PROVIDED RECORDS:

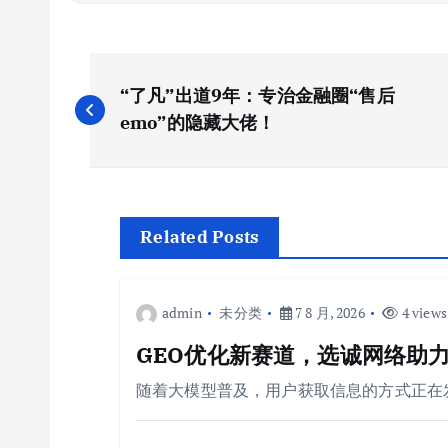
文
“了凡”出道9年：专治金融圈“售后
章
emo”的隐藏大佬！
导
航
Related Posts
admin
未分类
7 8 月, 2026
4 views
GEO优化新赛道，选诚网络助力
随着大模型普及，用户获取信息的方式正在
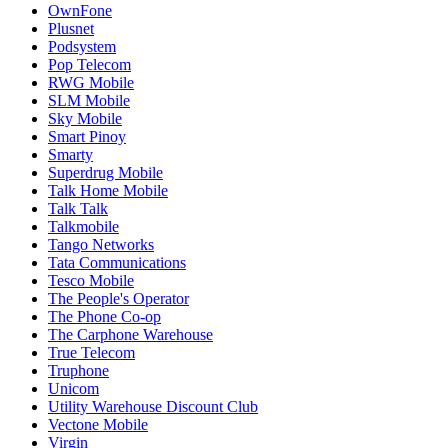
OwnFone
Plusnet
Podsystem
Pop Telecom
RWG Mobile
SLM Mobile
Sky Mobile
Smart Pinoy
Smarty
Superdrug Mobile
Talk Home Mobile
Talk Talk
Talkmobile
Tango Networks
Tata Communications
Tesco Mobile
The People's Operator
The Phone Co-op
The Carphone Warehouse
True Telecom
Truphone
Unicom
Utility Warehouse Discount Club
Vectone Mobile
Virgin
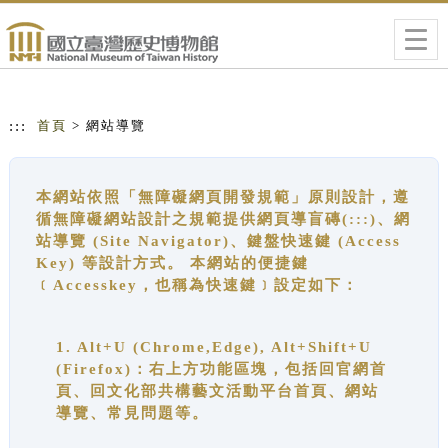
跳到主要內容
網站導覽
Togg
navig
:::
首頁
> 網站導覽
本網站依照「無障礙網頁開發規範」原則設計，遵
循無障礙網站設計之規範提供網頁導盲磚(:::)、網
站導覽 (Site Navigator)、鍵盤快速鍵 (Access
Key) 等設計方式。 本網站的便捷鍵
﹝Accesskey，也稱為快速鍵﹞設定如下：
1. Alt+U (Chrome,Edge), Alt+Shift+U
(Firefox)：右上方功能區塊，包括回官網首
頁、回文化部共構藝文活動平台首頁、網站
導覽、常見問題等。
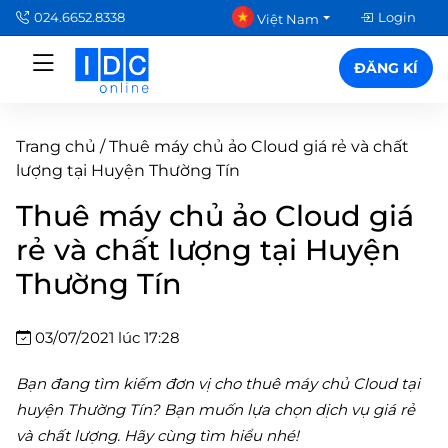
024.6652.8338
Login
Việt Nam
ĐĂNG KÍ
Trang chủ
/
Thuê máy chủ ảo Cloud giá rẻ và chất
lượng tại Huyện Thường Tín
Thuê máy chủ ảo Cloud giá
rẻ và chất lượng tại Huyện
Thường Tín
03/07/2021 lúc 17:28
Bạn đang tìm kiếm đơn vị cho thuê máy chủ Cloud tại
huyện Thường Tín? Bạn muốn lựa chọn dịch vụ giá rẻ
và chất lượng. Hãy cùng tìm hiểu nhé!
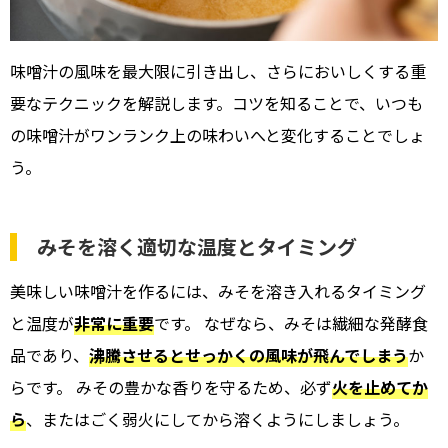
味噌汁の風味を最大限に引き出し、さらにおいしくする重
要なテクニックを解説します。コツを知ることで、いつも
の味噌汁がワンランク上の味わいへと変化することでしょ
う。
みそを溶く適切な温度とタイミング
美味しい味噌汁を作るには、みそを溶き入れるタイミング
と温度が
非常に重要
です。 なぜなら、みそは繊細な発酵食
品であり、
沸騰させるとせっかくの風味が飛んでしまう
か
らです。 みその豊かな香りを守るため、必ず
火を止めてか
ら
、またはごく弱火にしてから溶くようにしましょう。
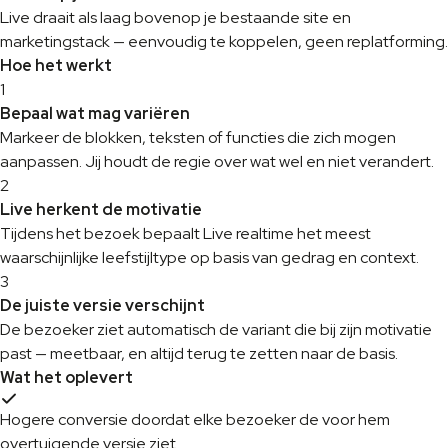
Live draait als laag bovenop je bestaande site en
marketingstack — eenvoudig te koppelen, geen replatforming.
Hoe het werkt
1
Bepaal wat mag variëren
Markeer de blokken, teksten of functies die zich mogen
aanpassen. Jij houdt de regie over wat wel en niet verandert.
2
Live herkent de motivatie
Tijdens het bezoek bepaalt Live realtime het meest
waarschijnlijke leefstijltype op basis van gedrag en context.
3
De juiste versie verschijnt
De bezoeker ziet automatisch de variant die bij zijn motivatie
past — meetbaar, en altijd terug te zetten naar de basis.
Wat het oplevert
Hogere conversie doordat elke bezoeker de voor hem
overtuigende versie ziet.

TO DO: Scan the records for lines with the string "Live". Give the number of such lines and nothing else.

ANSWER TO THIS PROBLEM: 3